Habitualmente, cazábamos ganado y cerdos salvajes. Los cerdos eran peligrosos, porque intentaban matarte. Si había muchos, probablemente se dispersasen, pero podía ser que intentasen atacar en grupo. Si sólo había unos pocos, siempre se dispersaban, pero intentarían atacarte de todas formas. Tenían colmillos y los chasqueaban cuando estaban enfadados (ese era el sonido que había oído la primera vez que matamos un cerdo).

Así que era más seguro cazar ganado, pero no resultaba tan fácil dispararle. Había que seguir a las reses durante mucho tiempo, y tres de cada cuatro veces volvía con las manos vacías. Cacé dos mientras estuve con Valentín, y otro cerdo. Siempre teníamos mucha comida y también carne que ahumar.
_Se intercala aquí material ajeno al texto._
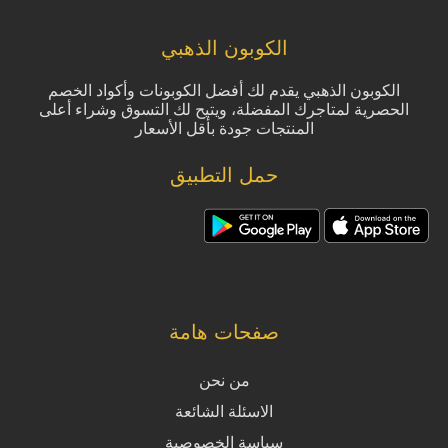
الكوبون الذهبي
الكوبون الذهبي يقدم لك أفضل الكوبونات وأكواد الخصم
الحصرية لمتاجرك المفضلة، ويتيح لك التسوق وشراء أعلى
المنتجات جودة بأقل الأسعار
حمل التطبيق
صفحات هامة
من نحن
الاسئلة الشائعة
سياسة الخصوصية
Almacenarla era el problema. Si se mojaba, se pudría como cualquier otra carne y había perros salvajes que se la llevarían si no estábamos allí para protegerla. Lo que hacíamos al principio era ponerla en un hueco seco que había en una roca y luego poníamos otra roca plana encima para mantenerla alejada de los perros. Más tarde Valentín me dijo que había una cueva seca que podríamos usar.
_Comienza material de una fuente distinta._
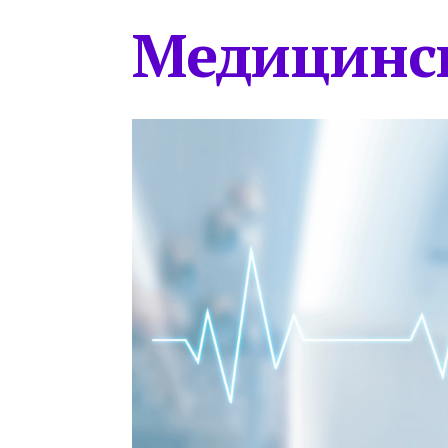
Медицинс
Fue a echarle un vistazo y había huesos dentro, los huesos de al menos cien personas. Quise saber quiénes eran y me dijo que eran salvajes. Nativos americanos, en otras palabras. Se habían escondido en aquella cueva, pero alguien los encontró y los mató a todos. Echamos los huesos al fondo de la cueva y dejamos allí nuestra carne seca. Antes de irnos pusimos una pila de rocas en la entrada para cerrarla. No era muy grande, pero la cueva era más grande por dentro. Le dije a Valentín que me sorprendía que no hubiera murciélagos dentro, pero me dijo que era demasiado baja para ellos, que a ellos les gustaba dormir en sitios mucho más altos. Le dije que también era demasiado bajo para mí, porque no me había podido poner recto dentro, aunque Valentín sí.

Creo que fue al día siguiente cuando disparé al toro salvaje. Nos persiguió por las rocas y eso me dio la oportunidad de volver a cargar el arma y dispararle. En total le disparé cinco veces. Lo sé porque conté mis tiros. Cuando lo matamos, le había dado tres veces. Así que lo hice bastante mal.

Después de eso me empecé a preocupar por lo que pasaría si me quedara sin pólvora. Podía recuperar las balas, a veces, y usarlas de nuevo. Pero mi suerte terminaría cuando se me acabara toda la pólvora. Y tarde o temprano también acabaría perdiendo mi última bala. Pensé en hacer arcos y flechas. Estaba bastante seguro de que podríamos hacerlo, pero no sabía cómo disparar con arco. Y si eran tan buenos como las armas, ¿por qué la gente dejó de usarlos cuando tuvieron armas?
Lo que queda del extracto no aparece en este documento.